## RECORDS TO PROCESS
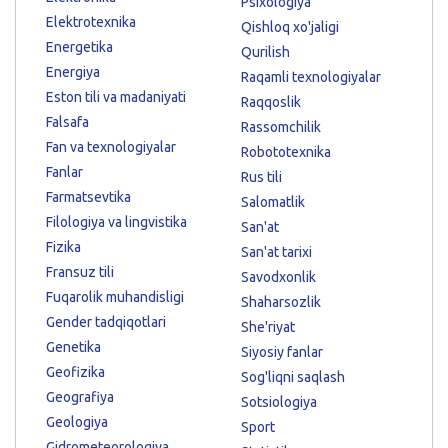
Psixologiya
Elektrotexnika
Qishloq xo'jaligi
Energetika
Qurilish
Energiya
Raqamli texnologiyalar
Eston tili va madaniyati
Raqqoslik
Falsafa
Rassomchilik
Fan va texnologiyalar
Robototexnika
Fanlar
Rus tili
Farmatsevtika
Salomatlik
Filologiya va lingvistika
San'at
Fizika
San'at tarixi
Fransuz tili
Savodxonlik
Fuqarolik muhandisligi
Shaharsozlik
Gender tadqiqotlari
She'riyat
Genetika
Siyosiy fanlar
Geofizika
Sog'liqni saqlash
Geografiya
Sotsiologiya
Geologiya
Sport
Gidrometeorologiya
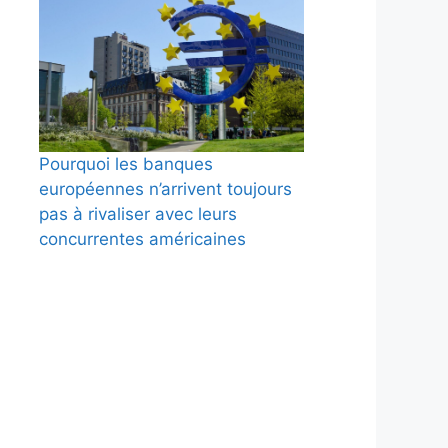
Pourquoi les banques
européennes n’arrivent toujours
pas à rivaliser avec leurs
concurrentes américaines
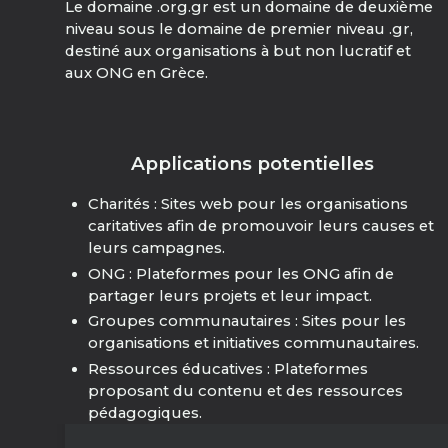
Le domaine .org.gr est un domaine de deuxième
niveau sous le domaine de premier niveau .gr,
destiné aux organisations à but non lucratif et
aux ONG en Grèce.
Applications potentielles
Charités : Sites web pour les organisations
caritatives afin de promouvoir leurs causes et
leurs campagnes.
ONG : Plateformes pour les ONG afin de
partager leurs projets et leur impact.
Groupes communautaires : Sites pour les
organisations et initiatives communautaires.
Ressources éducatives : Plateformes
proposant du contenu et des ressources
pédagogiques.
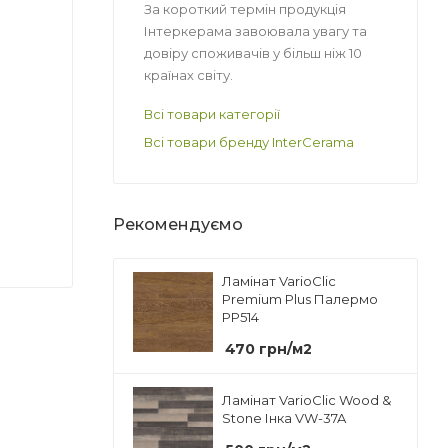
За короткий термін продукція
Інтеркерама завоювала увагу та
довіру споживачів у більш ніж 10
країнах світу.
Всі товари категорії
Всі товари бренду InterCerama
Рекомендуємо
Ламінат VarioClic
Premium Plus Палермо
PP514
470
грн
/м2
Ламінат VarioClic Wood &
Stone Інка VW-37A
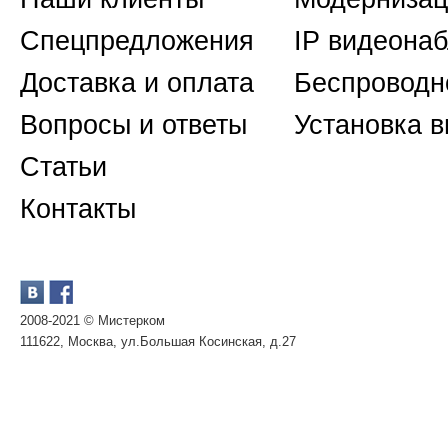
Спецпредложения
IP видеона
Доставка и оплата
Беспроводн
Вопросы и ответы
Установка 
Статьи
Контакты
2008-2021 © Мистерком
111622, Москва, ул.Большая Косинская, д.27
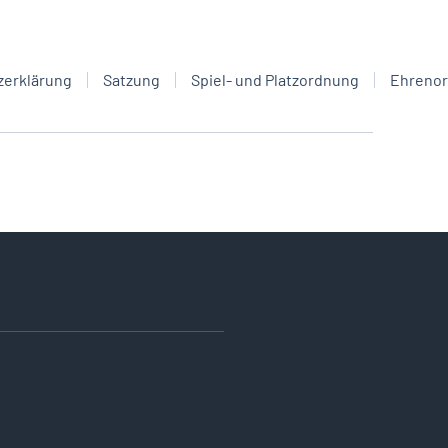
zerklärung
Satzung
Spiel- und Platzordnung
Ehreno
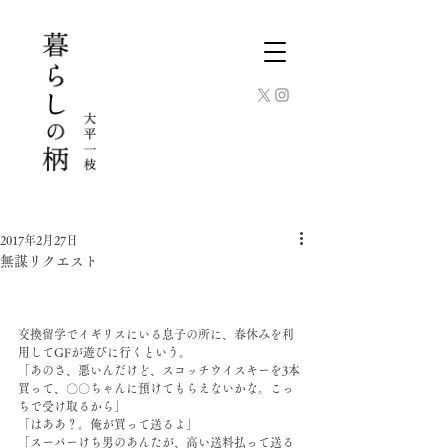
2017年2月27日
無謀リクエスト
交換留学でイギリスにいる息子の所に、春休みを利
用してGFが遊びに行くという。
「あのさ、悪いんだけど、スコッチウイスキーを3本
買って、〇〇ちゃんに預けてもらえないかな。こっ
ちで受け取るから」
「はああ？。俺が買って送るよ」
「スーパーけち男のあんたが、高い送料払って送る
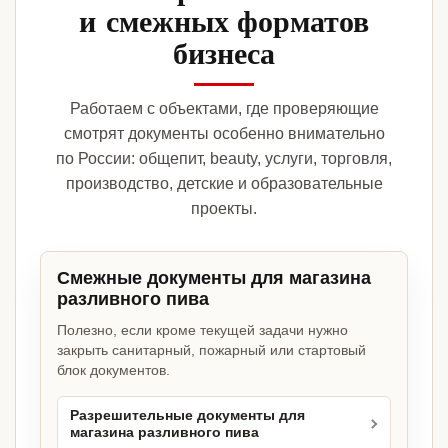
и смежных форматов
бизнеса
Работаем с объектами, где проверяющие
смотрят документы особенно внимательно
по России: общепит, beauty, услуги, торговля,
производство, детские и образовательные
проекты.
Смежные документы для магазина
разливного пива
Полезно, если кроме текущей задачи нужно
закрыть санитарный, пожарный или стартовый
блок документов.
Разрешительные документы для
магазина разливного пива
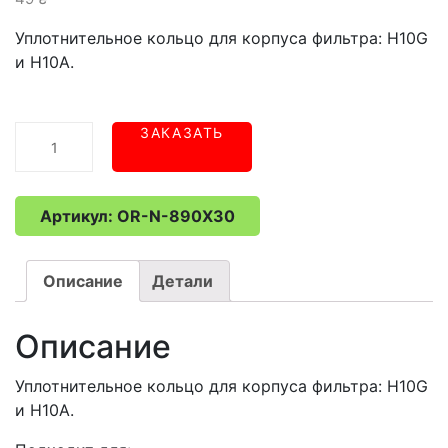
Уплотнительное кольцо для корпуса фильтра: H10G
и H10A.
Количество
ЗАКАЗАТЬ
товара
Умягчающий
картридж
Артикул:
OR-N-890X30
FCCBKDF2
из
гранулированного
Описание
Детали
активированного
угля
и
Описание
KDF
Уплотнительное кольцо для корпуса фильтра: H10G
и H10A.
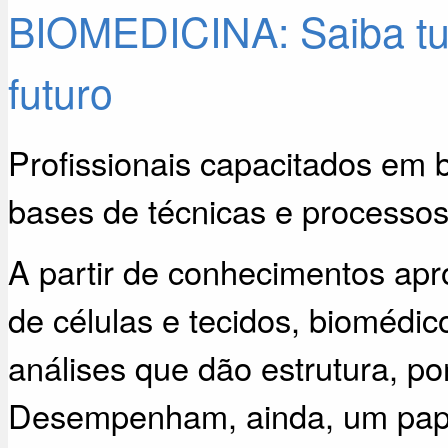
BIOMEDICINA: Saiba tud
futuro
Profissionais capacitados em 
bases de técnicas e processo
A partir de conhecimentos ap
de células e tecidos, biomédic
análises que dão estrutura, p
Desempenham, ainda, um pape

## PROBLEM TO WORK ON
Look through the data above and return each line where the string "tili" occurs.

## WRITTEN REPLY
Eston tili va madaniyati
Rus tili
Fransuz tili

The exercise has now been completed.